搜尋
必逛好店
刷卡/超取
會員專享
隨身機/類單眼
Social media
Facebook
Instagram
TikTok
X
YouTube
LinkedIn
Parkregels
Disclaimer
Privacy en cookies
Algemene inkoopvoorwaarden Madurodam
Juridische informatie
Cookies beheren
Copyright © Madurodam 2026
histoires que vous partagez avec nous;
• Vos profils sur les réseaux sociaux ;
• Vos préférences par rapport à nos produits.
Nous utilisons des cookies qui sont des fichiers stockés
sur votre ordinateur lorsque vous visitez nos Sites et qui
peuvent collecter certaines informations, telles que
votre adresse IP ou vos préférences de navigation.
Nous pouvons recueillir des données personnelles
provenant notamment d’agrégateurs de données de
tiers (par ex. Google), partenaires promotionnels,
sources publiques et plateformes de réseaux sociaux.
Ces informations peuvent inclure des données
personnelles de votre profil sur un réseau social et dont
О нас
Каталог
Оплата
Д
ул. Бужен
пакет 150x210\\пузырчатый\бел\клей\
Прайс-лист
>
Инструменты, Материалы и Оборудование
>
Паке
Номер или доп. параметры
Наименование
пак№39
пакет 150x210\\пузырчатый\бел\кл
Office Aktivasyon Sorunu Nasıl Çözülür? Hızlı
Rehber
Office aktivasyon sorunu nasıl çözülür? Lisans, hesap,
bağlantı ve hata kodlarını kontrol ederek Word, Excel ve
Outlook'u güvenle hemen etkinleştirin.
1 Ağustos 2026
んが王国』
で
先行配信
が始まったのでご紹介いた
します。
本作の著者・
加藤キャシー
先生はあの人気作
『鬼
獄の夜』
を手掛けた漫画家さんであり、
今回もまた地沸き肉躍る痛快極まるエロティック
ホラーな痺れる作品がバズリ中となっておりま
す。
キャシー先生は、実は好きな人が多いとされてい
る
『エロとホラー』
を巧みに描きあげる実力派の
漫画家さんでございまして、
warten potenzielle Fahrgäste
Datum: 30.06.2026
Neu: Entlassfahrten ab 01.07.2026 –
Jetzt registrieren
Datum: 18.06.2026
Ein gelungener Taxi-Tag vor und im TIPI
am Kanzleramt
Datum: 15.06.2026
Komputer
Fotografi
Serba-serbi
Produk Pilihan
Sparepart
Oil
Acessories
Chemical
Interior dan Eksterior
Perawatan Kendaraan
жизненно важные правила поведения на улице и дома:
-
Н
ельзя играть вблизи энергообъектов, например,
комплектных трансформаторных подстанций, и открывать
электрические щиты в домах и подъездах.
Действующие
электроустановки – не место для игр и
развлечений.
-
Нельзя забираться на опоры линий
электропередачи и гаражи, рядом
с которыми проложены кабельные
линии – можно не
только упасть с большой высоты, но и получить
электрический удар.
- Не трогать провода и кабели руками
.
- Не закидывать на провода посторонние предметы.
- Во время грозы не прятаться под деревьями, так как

• • • •

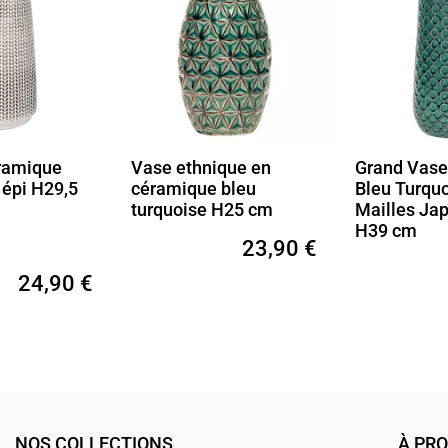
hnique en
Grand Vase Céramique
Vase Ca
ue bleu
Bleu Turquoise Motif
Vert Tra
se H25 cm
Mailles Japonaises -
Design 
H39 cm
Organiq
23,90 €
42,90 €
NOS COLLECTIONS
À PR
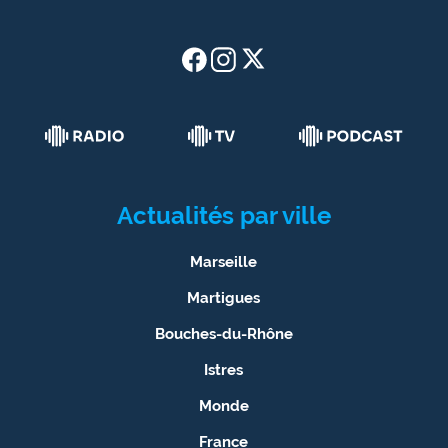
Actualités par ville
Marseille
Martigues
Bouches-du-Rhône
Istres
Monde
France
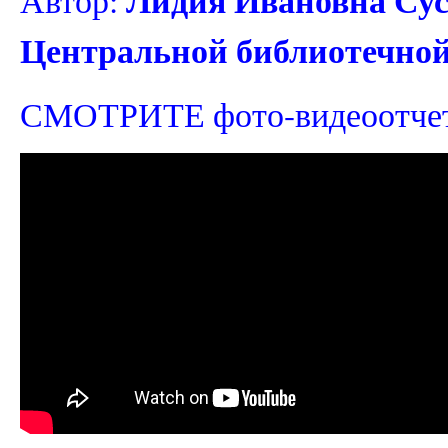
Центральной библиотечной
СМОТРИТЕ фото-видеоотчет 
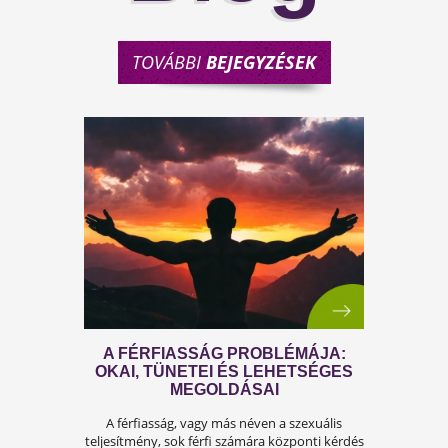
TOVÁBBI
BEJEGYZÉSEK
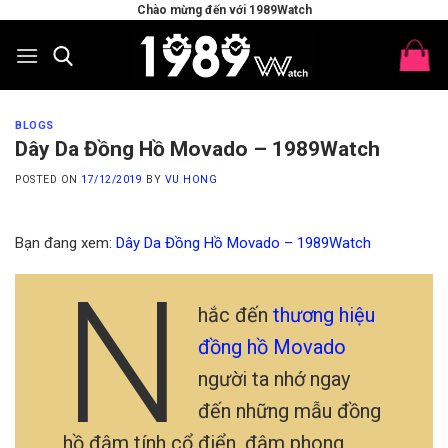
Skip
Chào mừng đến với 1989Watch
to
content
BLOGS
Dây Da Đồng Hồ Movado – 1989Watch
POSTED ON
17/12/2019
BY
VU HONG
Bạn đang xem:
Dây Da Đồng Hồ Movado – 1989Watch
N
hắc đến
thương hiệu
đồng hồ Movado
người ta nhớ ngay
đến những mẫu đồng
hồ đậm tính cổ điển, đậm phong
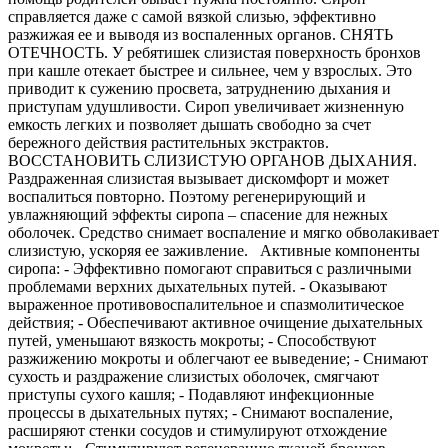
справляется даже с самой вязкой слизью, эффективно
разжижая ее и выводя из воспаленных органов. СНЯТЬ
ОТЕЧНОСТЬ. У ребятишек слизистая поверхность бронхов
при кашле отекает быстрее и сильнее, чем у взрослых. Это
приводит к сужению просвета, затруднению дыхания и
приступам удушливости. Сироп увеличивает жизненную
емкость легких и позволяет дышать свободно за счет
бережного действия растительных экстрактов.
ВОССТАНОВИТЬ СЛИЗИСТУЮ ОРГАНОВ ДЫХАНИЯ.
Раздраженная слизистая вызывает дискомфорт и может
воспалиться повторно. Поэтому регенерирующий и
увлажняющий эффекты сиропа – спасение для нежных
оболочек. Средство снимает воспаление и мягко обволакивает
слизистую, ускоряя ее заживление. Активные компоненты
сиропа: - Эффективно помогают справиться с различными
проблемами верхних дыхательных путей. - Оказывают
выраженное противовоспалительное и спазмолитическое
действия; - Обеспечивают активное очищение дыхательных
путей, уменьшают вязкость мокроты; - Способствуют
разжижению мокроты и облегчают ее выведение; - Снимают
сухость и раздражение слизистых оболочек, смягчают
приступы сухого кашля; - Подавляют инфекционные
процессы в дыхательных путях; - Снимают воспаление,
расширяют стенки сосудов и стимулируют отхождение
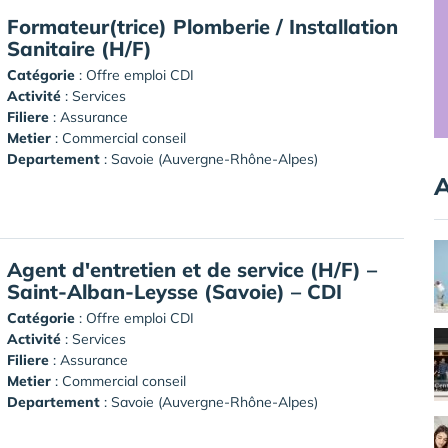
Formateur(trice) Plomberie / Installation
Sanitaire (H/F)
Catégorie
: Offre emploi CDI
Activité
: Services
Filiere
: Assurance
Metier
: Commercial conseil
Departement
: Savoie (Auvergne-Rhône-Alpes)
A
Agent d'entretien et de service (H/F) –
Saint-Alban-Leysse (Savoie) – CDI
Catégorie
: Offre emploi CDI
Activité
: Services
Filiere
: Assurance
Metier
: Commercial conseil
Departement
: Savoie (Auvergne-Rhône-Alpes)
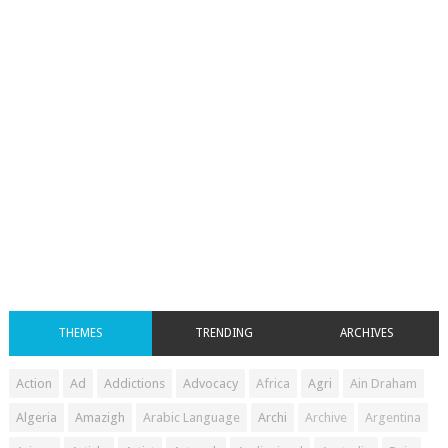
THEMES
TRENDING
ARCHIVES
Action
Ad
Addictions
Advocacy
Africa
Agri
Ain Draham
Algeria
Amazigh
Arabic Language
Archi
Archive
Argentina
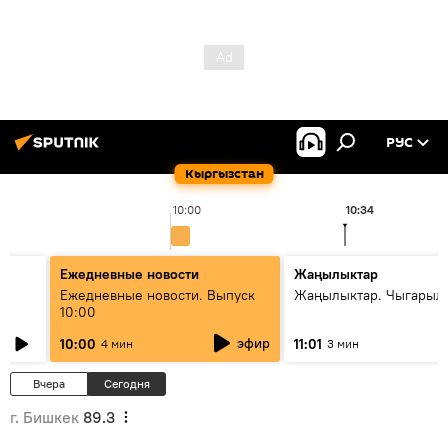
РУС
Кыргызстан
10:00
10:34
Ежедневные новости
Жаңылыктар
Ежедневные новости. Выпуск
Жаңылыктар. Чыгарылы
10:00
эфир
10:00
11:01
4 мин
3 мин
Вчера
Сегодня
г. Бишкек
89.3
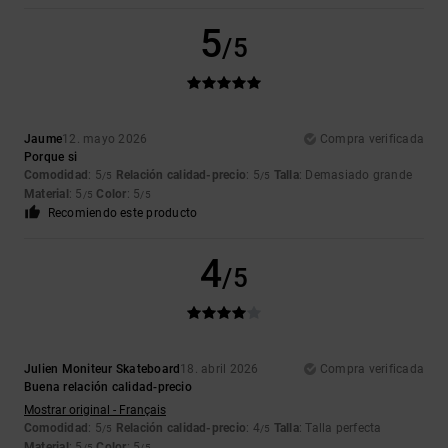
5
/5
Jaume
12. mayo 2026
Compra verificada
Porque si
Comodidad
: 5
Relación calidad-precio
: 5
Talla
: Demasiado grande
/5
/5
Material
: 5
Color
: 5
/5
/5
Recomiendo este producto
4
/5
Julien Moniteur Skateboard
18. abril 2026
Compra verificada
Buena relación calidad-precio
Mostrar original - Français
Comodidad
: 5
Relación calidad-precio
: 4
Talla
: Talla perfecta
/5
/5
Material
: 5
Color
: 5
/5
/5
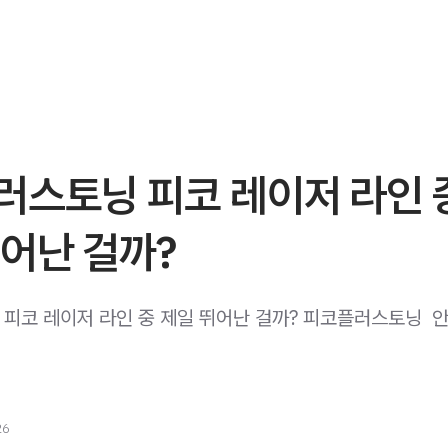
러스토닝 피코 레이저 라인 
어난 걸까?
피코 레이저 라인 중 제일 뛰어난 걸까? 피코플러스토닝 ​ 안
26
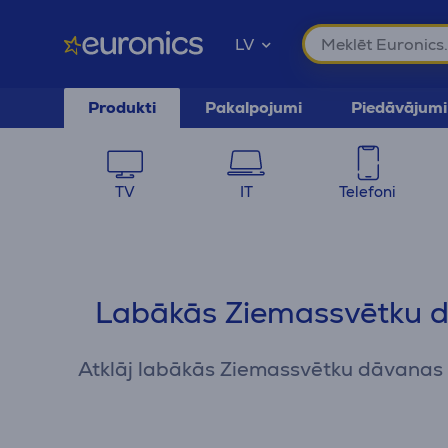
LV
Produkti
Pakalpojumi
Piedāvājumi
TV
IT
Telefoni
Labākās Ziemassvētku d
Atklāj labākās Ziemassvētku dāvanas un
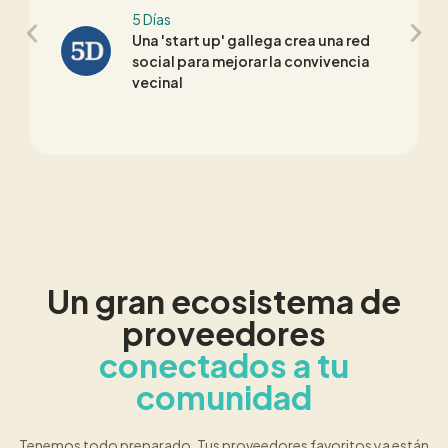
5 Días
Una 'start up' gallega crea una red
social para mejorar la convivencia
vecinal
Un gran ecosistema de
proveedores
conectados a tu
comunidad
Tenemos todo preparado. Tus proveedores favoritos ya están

• • • •

PROBLEM TO WORK ON :: Copy out every line of the data that includes "sociaux".

YOUR RESPONSE ::
• Vos profils sur les réseaux sociaux ;
sources publiques et plateformes de réseaux sociaux.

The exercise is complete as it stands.